Différence culturelle de l’échec

Sous prétexte de s’inspirer des cultures anglo-saxonnes, entre autres, on nous ressasse donc ce qui est finalement devenu progressivement un poncif 2.0, et dont les ingrédients savamment dosés sont toujours les mêmes : échouer aux Etats-Unis est avant tout synonyme d’avoir essayé, alors qu’en France cela revient à être un perdant pour toujours, et sur sept générations. L’échec est vu chez nous comme une fin, ailleurs comme un moyen. L’échec est valorisé à l’école dans les pays anglo-saxons, sanctionné en France.

Tout cela correspond à une réalité culturelle. Mais alors, si c’est aussi évident, pourquoi retrouve-t-on les mêmes articles aujourd’hui et il y a quinze ans, et pourquoi la mentalité décrite comme étant à changer par tous ces auteurs semble-t-elle immuable ? Question complémentaire : dans un milieu qui encense jusqu’à les dénaturer à l’envi les travaux d’Elisabeth Kübler-Ross, comment est-il possible d’oublier à ce point l’étape de la dépression ?
Tentons d’y voir plus clair.

Vincent, rebondir pour ne pas sentir

Vincent arrive dans mon cabinet, s’assied et me sourit, les yeux déjà embués. Il m’explique : il a été victime d’une agression sur son lieu de travail au cours de laquelle il a vécu l’intense sensation – alors qu’il était entouré de ses collègues – qu’il n’avait aucun appui et était livré à lui-même, seul face au danger. Plus encore, il a eu la sensation que ceux qui auraient pu le défendre s’étaient rangés aux côtés de son agresseur. Il est en arrêt de travail depuis et la seule pensée de retourner dans l’endroit où le choc s’est produit l’amène dans une émotion intense, mélange de peur et d’une immense tristesse qui cherche visiblement à se frayer un chemin. Mais lors des deux premières séances, Vincent n’a qu’une idée en tête : « il faut que je rebondisse, je dois aller de l’avant, je ne peux pas rester dans cet état ». De mon côté, je tente de temporiser, de l’aider à accepter son émotivité du moment, à s’autoriser à laisser ses larmes sortir au lieu de les étouffer dès qu’il les sent poindre. Petit à petit, Vincent a moins peur, se laisse pleurer davantage. Il parle toujours de rebondir, mais accepte désormais l’idée que le rebond sert à refuser de sentir ce que ça fait lorsqu’on tombe.
Allons un pas plus loin, rebondir tout en refusant de sentir ce que le contact du sol nous a fait éprouver signe la promesse de tomber à nouveau. Mais Vincent a sûrement de bonnes raisons de ne pas vouloir sentir. Et en tant que thérapeute, je dois écouter son refus, tout en permettant à ses émotions de commencer à circuler, même un tout petit peu, une larme à la fois.
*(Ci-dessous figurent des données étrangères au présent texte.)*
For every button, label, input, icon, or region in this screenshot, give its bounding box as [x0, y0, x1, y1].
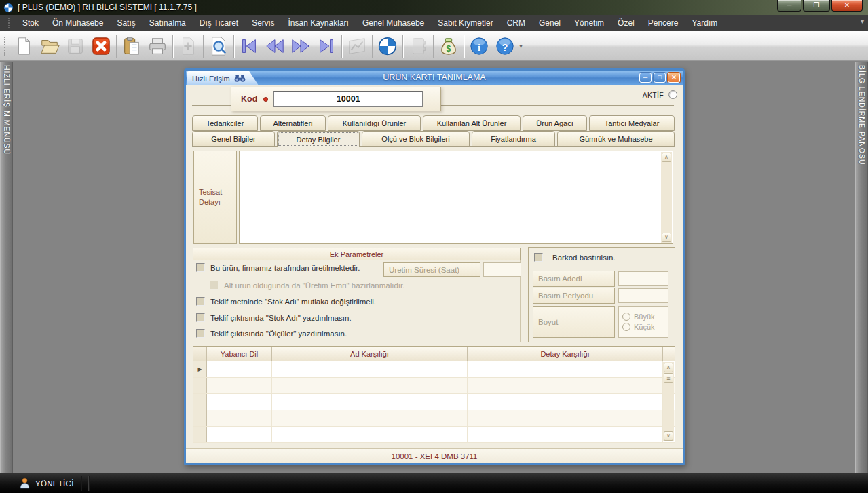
kucuk-radio[interactable]: [622, 323, 630, 331]
menu-genel[interactable]: Genel: [532, 15, 567, 31]
screen: [ PLUS (DEMO) ] RH BİLGİ SİSTEMİ [ 11.1.…: [0, 0, 868, 493]
taskbar-user[interactable]: YÖNETİCİ: [0, 477, 74, 489]
basim-adedi-input[interactable]: [618, 271, 668, 286]
buyuk-radio[interactable]: [622, 313, 630, 321]
menu-sabit-kiymetler[interactable]: Sabit Kıymetler: [431, 15, 499, 31]
menu-yardim[interactable]: Yardım: [685, 15, 724, 31]
user-icon: [19, 477, 31, 489]
cell: [468, 427, 663, 442]
barkod-checkbox[interactable]: [534, 253, 543, 262]
window-controls: ─ ❐ ✕: [777, 0, 863, 12]
tab-olcu-ve-blok[interactable]: Ölçü ve Blok Bilgileri: [362, 131, 470, 146]
nav-prev-button[interactable]: [262, 33, 288, 59]
uretim-suresi-input[interactable]: [483, 262, 521, 277]
textarea-scrollbar[interactable]: ∧ ∨: [661, 152, 672, 243]
info-board-panel[interactable]: BİLGİLENDİRME PANOSU: [855, 62, 868, 473]
uretilmektedir-checkbox[interactable]: [196, 263, 205, 272]
nav-next-button[interactable]: [288, 33, 314, 59]
menu-servis[interactable]: Servis: [245, 15, 281, 31]
inner-close-button[interactable]: ✕: [668, 73, 680, 83]
table-scrollbar[interactable]: ∧ ≡ ∨: [663, 362, 674, 441]
inner-maximize-button[interactable]: □: [654, 73, 666, 83]
toolbar-grip[interactable]: [4, 37, 7, 56]
print-button[interactable]: [145, 33, 170, 59]
close-button[interactable]: ✕: [831, 0, 863, 12]
uretilmektedir-label: Bu ürün, firmamız tarafından üretilmekte…: [210, 264, 360, 272]
table-row[interactable]: [193, 427, 675, 443]
money-bag-button[interactable]: $: [436, 33, 461, 59]
barkod-label: Barkod bastırılsın.: [552, 254, 616, 262]
quick-access-panel-label: HIZLI ERİŞİM MENÜSÜ: [1, 62, 11, 155]
tab-fiyatlandirma[interactable]: Fiyatlandırma: [472, 131, 555, 146]
tabrow-lower: Genel Bilgiler Detay Bilgiler Ölçü ve Bl…: [192, 131, 675, 146]
delete-button[interactable]: [88, 33, 114, 59]
menu-on-muhasebe[interactable]: Ön Muhasebe: [45, 15, 110, 31]
kod-panel: Kod: [231, 87, 441, 111]
scroll-up-icon[interactable]: ∧: [664, 363, 673, 372]
quick-access-panel[interactable]: HIZLI ERİŞİM MENÜSÜ: [0, 62, 13, 473]
row-selector: [193, 378, 207, 393]
kod-input[interactable]: [273, 91, 423, 107]
tab-tedarikciler[interactable]: Tedarikciler: [192, 115, 258, 131]
scroll-down-icon[interactable]: ∨: [664, 431, 673, 441]
sphere-button[interactable]: [375, 33, 400, 59]
menubar-grip[interactable]: [8, 18, 10, 28]
tab-detay-bilgiler[interactable]: Detay Bilgiler: [277, 131, 360, 147]
alt-urun-label: Alt ürün olduğunda da "Üretim Emri" hazı…: [224, 281, 404, 290]
toolbar-overflow-icon[interactable]: ▾: [519, 42, 523, 50]
cell: [468, 410, 663, 426]
tab-urun-agaci[interactable]: Ürün Ağacı: [523, 115, 587, 131]
urun-karti-titlebar[interactable]: Hızlı Erişim ÜRÜN KARTI TANIMLAMA ─ □ ✕: [186, 71, 683, 85]
tab-tantici-medyalar[interactable]: Tantıcı Medyalar: [589, 115, 675, 131]
menu-satinalma[interactable]: Satınalma: [143, 15, 193, 31]
menu-pencere[interactable]: Pencere: [641, 15, 685, 31]
window-title: ÜRÜN KARTI TANIMLAMA: [186, 73, 683, 82]
search-button[interactable]: [206, 33, 231, 59]
aktif-radio[interactable]: [668, 90, 677, 99]
menu-crm[interactable]: CRM: [500, 15, 532, 31]
scrollbar-thumb[interactable]: ≡: [664, 373, 673, 383]
basim-periyodu-input[interactable]: [618, 288, 668, 303]
menu-insan-kaynaklari[interactable]: İnsan Kaynakları: [282, 15, 356, 31]
toolbar-separator: [172, 35, 173, 58]
taskbar-separator: [81, 476, 81, 491]
col-yabanci-dil[interactable]: Yabancı Dil: [207, 347, 272, 361]
help-button[interactable]: ?: [492, 33, 518, 59]
menu-satis[interactable]: Satış: [110, 15, 142, 31]
teklif-metin-checkbox[interactable]: [196, 297, 205, 306]
scroll-down-icon[interactable]: ∨: [662, 233, 671, 242]
open-button[interactable]: [37, 33, 62, 59]
col-ad-karsiligi[interactable]: Ad Karşılığı: [272, 347, 468, 361]
menu-dis-ticaret[interactable]: Dış Ticaret: [193, 15, 245, 31]
tab-kullanildigi-urunler[interactable]: Kullanıldığı Ürünler: [328, 115, 421, 131]
col-detay-karsiligi[interactable]: Detay Karşılığı: [468, 347, 663, 361]
nav-last-button[interactable]: [314, 33, 339, 59]
teklif-stok-checkbox[interactable]: [196, 313, 205, 322]
inner-minimize-button[interactable]: ─: [639, 73, 652, 83]
menu-overflow-icon[interactable]: ▾: [861, 18, 864, 25]
menu-genel-muhasebe[interactable]: Genel Muhasebe: [356, 15, 431, 31]
paste-button[interactable]: [119, 33, 145, 59]
new-document-icon: [14, 36, 34, 56]
menu-stok[interactable]: Stok: [16, 15, 45, 31]
svg-text:i: i: [478, 41, 480, 52]
tab-genel-bilgiler[interactable]: Genel Bilgiler: [192, 131, 275, 146]
info-button[interactable]: i: [466, 33, 492, 59]
restore-button[interactable]: ❐: [803, 0, 830, 12]
tab-alternatifleri[interactable]: Alternatifleri: [260, 115, 326, 131]
tab-gumruk-ve-muhasebe[interactable]: Gümrük ve Muhasebe: [557, 131, 675, 146]
menu-ozel[interactable]: Özel: [611, 15, 641, 31]
table-row[interactable]: [193, 394, 675, 410]
scroll-up-icon[interactable]: ∧: [662, 153, 671, 162]
teklif-olcu-checkbox[interactable]: [196, 329, 205, 338]
nav-first-button[interactable]: [236, 33, 262, 59]
table-row[interactable]: [193, 378, 675, 394]
new-document-button[interactable]: [11, 33, 37, 59]
cell: [272, 378, 468, 393]
table-row[interactable]: ▶: [193, 361, 675, 378]
tesisat-detayi-textarea[interactable]: ∧ ∨: [239, 151, 673, 244]
table-row[interactable]: [193, 410, 675, 427]
minimize-button[interactable]: ─: [777, 0, 801, 12]
menu-yonetim[interactable]: Yönetim: [567, 15, 611, 31]
tab-kullanilan-alt-urunler[interactable]: Kullanılan Alt Ürünler: [423, 115, 521, 131]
Vincent se sent stupide de pleurer comme ça devant moi à chaque fois qu’on évoque son lieu de travail, la honte vient faire son office en double peine. Mais progressivement, les choses évoluent. Il dit : « avec les autres ça va, je peux évoquer ce qui m’est arrivé sans pleurer. Il n’y a qu’avec vous que… et voilà, ça recommence ! » Il se met à rire parfois de cet espèce de réflexe pavlovien qui fait surgir ses larmes face aux mêmes mots si chargés d’intensité. Il accepte d’en être affecté. Quelques séances encore, de nouveaux projets professionnels font jour, il ne s’agit plus de fuite, de rebond, il s’agit désormais de bâtir, d’entreprendre.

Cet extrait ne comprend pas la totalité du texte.